I think this is going tell you what you need to know with regards to his commitment to your relationship

Bbang · 15/09/2019 19:16

But also I couldn’t imagine inheriting such a big sum and not sharing it or treating my fiancé. Of course he doesn’t have to but personally I feel that mean and miserly, I wouldn’t think twice about treating all my family members.

BarbaraStrozzi · 15/09/2019 19:17

Okay - he earns twice what you do, yet you split bills etc. fifty-fifty.

Fifty-fifty is appropriate to a flat share between friends, not a romantic partnership where you're living together. If you marry, I'd expect it to be far more "from each according to his abilities, to each according to his needs."

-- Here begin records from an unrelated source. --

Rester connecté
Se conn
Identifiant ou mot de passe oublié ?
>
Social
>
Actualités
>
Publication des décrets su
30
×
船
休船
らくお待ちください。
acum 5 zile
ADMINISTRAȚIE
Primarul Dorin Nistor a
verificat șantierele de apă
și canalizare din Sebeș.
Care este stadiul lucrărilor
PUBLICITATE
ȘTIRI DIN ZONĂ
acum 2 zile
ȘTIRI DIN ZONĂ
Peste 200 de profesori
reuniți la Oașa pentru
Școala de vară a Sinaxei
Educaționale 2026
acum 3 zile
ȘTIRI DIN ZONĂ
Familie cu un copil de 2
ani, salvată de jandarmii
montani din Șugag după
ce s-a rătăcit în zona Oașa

Ask yourself what happens once you marry. Will he be the sort of man who sees the kids as "yours" and all the childcare costs as being set against your salary, not the joint household income? Will he continue to pay half while you struggle even more to cover things like kids' clothing, shoes, etc?

The inheritance issue on its own I'd be YABU - he's inherited, he's under no obligation to bail you out, even though the debts come from understandable reasons (college expenses) rather than frivolous ones.

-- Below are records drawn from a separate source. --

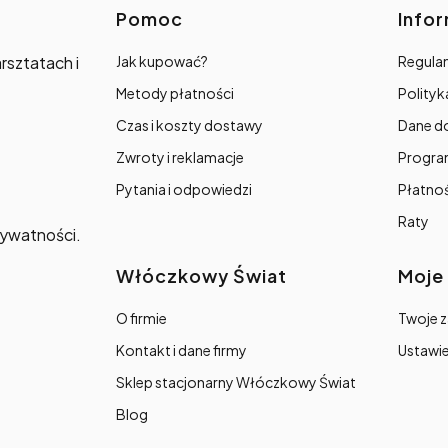
Linki w stopce
Pomoc
Info
rsztatach i
Jak kupować?
Regulam
Metody płatności
Polityk
Czas i koszty dostawy
Dane d
Zwroty i reklamacje
Progra
Pytania i odpowiedzi
Płatno
Raty
prywatności.
Włóczkowy Świat
Moje
O firmie
Twoje 
Kontakt i dane firmy
Ustawie
Sklep stacjonarny Włóczkowy Świat
Blog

But I suspect you're actually getting hung up on this issue because you can't deal with the real issue, which is that he sees this as a flatshare, and you see it as a step towards marriage. If he carries this attitude through into a marriage, especially if you then have kids, you will end up royally screwed.

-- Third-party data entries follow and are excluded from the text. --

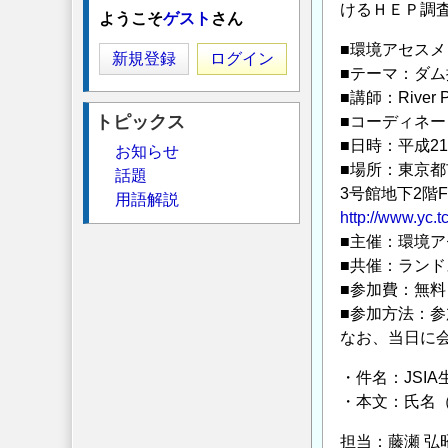
けるＨＥＰ調
ようこそ
ゲスト
さん
■環境アセスメ
新規登録
ログイン
■テーマ：ダム
■講師：River
トピックス
■コーディネ
■日時：平成21年
お知らせ
■場所：東京
話題
3号館地下2階F
用語解説
http://www.yc.t
■主催：環境
■共催：ラン
■参加費：無料
■参加方法：参
なお、当日に
・件名：JSI
・本文：氏名（
担当：藤瀬 弘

DoctorAllcome · 15/09/2019 19:19

Sorry but I disagree with you OP.
You have to learn to live within your means...that means paying off debts and living with your regular income.
Inheritance isn’t to be spent but saved for the future.
If/when I get one, I plan to pass it to my children and if I spend any of it, only interest and never capital.

In addition, you two are not married and have separate finances. You are greedy and selfish to expect to get some of HIS inheritance money the same I would be greedy and selfish if even expected to get an inheritance!

Finally, £80k is not that much. It’s much smarter to put it away and save it than to spend it on stuff you do not need.

LolaSmiles · 15/09/2019 19:22

But also I couldn’t imagine inheriting such a big sum and not sharing it or treating my fiancé. Of course he doesn’t have to but personally I feel that mean and miserly, I wouldn’t think twice about treating all my family members.
Good for you

He has chosen not to spend his inheritance and put it to one side for later when he might want to.

As someone up thread said, what one person would consider tight, another would consider prudent.

It sounds like they aren't financially compatible anyway (one gets a large sun of money and puts it to one side, the other thinks they should have a treat and go to New York).

Echobelly · 15/09/2019 19:22

Interesting one, as I'm the one in our relationship who is coming into a big inheritence. I already have part of it, hopefully rest will be forthcoming by the end of the month.

I have told DH that it should (but I am waiting until it's all in) be enough to pay off the mortgage, which is probably what I'd prioritise, as that'd be a significant burden off us each month, enable us to just about cope on only my salary etc (his career is rather up and down earning wise), and he's OK with that.

I haven't treated him to anything as such, but the money so far has meant being able to 'yes' to things without worrying about the cost too much.

All a bit thrown at the moment as he lost his job recently and given what I've been hearing about the market, he could be out of work for some time so we may just need to keep ourselves afloat.

Wafflecopter · 15/09/2019 19:23

I think if finances are separate then YABU to expect to have a say in how it’s spent, but YANBU to be disappointed that he doesn’t want to spend some of it on a shared experience for you.
Out of curiosity I just asked DH what he’d do, and he listed a big holiday for us all, paying some off the mortgage and then put the rest in savings for our future.